Deployment Strategy Document (Shipyard)

To accommodate the needed changes, this design introduces a new DeploymentStrategy document into the site design to be read and utilized by the workflows for update_site and deploy_site.

Groups

Groups are named sets of nodes that will be deployed together. The fields of a group are:

name

Required. The identifying name of the group.

critical

Required. Indicates if this group is required to continue to additional phases of deployment.

depends_on

Required, may be empty list. Group names that must be successful before this group can be processed.

selectors

Required, may be empty list. A list of identifying information to indicate the nodes that are members of this group.

success_criteria

Optional. Criteria that must evaluate to be true before a group is considered successfully complete with a phase of deployment.

Criticality

  • Field: critical
  • Valid values: true | false

Each group is required to indicate true or false for the critical field. This drives the behavior after the deployment of baremetal nodes. If any groups that are marked as critical: true fail to meet that group's success criteria, the workflow should halt after the deployment of baremetal nodes. A group that cannot be processed due to a parent dependency failing will be considered failed, regardless of the success criteria.

Dependencies

  • Field: depends_on
  • Valid values: [] or a list of group names

Each group specifies a list of depends_on groups, or an empty list. All identified groups must complete successfully for the phase of deployment before the current group is allowed to be processed by the current phase.

  • A failure (based on success criteria) of a group prevents any groups dependent upon the failed group from being attempted.
  • Circular dependencies will be rejected as invalid during document validation.
  • There is no guarantee of ordering among groups that have their dependencies met. Any group that is ready for deployment based on declared dependencies will execute. Execution of groups is serialized - two groups will not deploy at the same time.

Selectors

  • Field: selectors
  • Valid values: [] or a list of selectors

The list of selectors indicate the nodes that will be included in a group.
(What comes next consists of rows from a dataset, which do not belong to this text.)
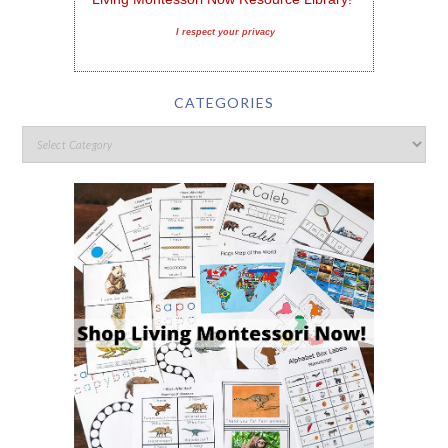
I respect your privacy
CATEGORIES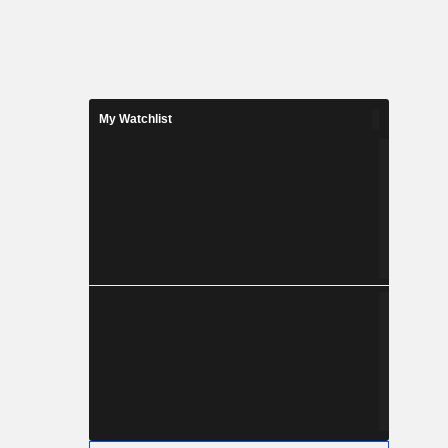
My Watchlist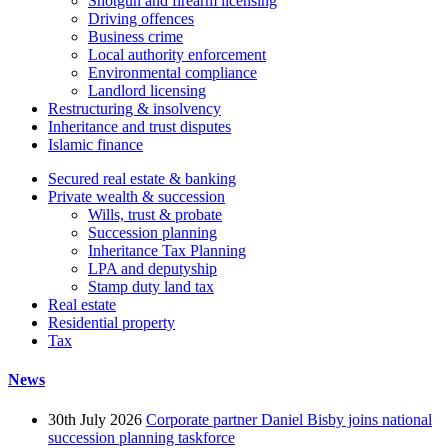
Shotgun and firearm licensing
Driving offences
Business crime
Local authority enforcement
Environmental compliance
Landlord licensing
Restructuring & insolvency
Inheritance and trust disputes
Islamic finance
Secured real estate & banking
Private wealth & succession
Wills, trust & probate
Succession planning
Inheritance Tax Planning
LPA and deputyship
Stamp duty land tax
Real estate
Residential property
Tax
News
30th July 2026
Corporate partner Daniel Bisby joins national
succession planning taskforce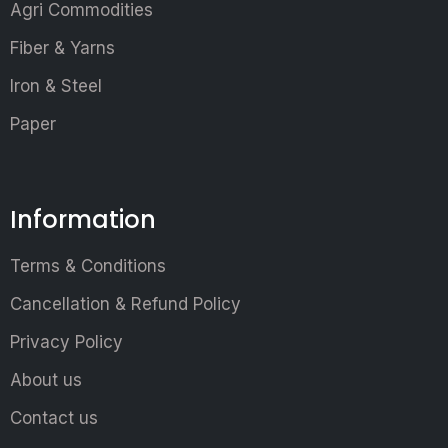
Agri Commodities
Fiber & Yarns
Iron & Steel
Paper
Information
Terms & Conditions
Cancellation & Refund Policy
Privacy Policy
About us
Contact us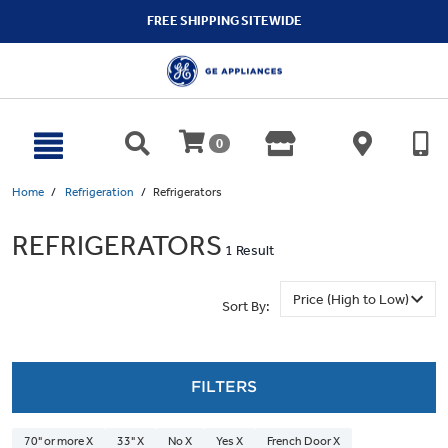
text.skipToContent
text.skipToNavigation
FREE SHIPPING SITEWIDE
0
Home
Refrigeration
Refrigerators
REFRIGERATORS
1 Result
Sort By:
FILTERS
70" or more X
33" X
No X
Yes X
French Door X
Each selector has four available filtering values: node_names, node_tags, node_labels, and rack_names. Each selector is an intersection of this critera, while the list of selectors is a union of the individual selectors.
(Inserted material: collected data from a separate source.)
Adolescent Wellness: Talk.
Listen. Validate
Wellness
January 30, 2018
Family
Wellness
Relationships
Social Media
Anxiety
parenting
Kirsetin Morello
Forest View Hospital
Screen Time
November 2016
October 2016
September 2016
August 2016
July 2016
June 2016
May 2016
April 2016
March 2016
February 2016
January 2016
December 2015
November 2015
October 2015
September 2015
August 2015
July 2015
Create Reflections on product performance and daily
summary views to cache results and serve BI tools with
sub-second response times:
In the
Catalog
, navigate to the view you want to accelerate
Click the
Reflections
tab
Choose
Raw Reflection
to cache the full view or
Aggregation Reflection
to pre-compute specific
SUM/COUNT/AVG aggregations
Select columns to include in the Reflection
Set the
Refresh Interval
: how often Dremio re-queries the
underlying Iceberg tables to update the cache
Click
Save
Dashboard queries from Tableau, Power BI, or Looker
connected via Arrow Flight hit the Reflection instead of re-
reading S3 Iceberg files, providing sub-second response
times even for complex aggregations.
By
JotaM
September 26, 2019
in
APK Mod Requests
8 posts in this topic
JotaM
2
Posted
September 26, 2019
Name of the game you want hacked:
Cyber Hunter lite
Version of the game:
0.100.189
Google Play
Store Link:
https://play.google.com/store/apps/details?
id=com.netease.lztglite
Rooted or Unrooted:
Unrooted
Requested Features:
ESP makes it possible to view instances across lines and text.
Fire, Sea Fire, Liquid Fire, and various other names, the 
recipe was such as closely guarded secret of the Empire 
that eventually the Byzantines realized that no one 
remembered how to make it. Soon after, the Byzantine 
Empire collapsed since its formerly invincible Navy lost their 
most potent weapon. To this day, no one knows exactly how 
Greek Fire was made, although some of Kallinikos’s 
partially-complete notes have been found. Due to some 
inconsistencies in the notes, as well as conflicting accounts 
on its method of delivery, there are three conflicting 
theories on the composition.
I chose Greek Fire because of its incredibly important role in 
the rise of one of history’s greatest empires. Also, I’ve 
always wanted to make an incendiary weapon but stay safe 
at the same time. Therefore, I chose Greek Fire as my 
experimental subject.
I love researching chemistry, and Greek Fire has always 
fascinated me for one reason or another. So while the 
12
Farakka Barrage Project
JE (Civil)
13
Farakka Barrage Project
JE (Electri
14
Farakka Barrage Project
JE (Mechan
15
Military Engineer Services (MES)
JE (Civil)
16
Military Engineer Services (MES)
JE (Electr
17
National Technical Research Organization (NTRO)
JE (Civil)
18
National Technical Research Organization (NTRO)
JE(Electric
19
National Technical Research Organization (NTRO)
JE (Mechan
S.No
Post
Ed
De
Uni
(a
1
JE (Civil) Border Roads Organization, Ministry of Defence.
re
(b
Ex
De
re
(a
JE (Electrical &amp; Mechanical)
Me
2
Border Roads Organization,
  • Omitting a criterion from a selector, or using empty list means that criterion is ignored.
  • Having a completely empty list of selectors, or a selector that has no criteria specified indicates ALL nodes.
  • A collection of selectors that results in no nodes being identified will be processed as if 100% of nodes successfully deployed (avoiding division by zero), but would fail the minimum or maximum nodes criteria (still counts as 0 nodes)
  • There is no validation against the same node being in multiple groups, however the workflow will not resubmit nodes that have already completed or failed in this deployment to Drydock twice, since it keeps track of each node uniquely. The success or failure of those nodes excluded from submission to Drydock will still be used for the success criteria calculation.

E.g.:

selectors:
  - node_names:
      - node01
      - node02
    rack_names:
      - rack01
    node_tags:
      - control
  - node_names:
      - node04
    node_labels:
      - ucp_control_plane: enabled

Will indicate (not really SQL, just for illustration):

SELECT nodes
WHERE node_name in ('node01', 'node02')
      AND rack_name in ('rack01')
      AND node_tags in ('control')
UNION
SELECT nodes
WHERE node_name in ('node04')
      AND node_label in ('ucp_control_plane: enabled')

Success Criteria

  • Field: success_criteria
  • Valid values: for possible values, see below

Each group optionally contains success criteria which is used to indicate if the deployment of that group is successful. The values that may be specified:

percent_successful_nodes

The calculated success rate of nodes completing the deployment phase.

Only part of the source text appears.